Problem statement: One number is the whole answer: the tally of lines in the records below that contain "Kebijakan".

Data section:
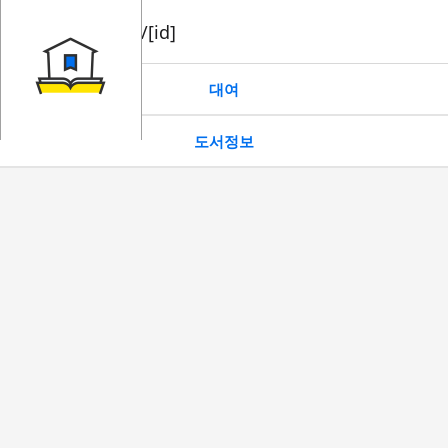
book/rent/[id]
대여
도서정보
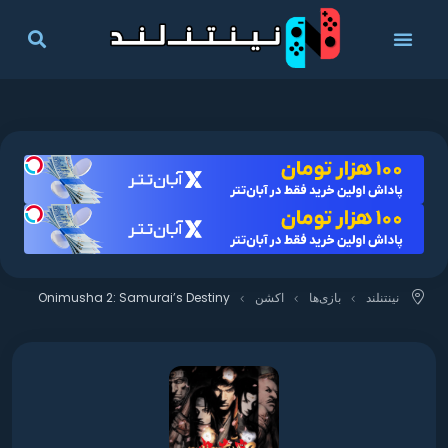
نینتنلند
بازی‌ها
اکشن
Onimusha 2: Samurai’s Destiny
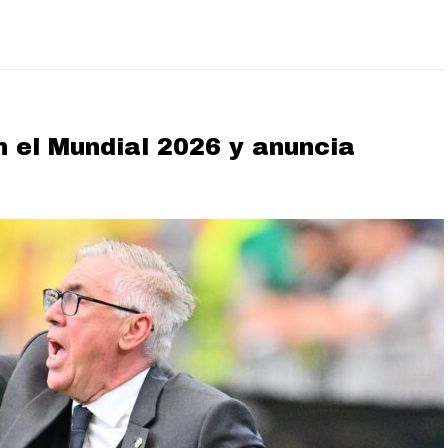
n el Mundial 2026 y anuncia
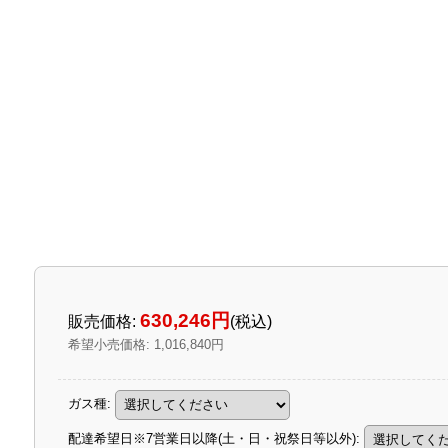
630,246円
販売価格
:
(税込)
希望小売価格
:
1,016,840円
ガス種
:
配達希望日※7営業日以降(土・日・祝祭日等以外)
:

* * *

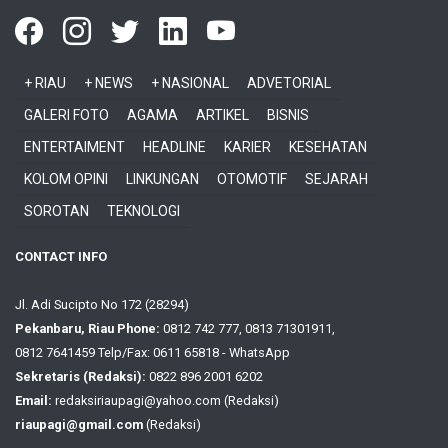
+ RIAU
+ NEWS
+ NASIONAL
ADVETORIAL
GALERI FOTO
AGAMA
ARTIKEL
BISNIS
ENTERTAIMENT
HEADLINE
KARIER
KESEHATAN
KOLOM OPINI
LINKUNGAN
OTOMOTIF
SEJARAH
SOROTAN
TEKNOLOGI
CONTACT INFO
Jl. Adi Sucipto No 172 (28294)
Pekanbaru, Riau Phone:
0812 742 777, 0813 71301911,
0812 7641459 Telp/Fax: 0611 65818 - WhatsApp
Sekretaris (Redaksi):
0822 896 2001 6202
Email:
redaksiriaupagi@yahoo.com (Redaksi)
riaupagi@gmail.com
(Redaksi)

...

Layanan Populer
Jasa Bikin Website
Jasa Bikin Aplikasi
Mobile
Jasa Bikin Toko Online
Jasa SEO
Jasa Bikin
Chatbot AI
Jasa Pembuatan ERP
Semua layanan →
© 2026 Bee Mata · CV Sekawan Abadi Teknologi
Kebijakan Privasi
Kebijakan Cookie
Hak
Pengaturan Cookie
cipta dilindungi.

Solution to the exercise: 2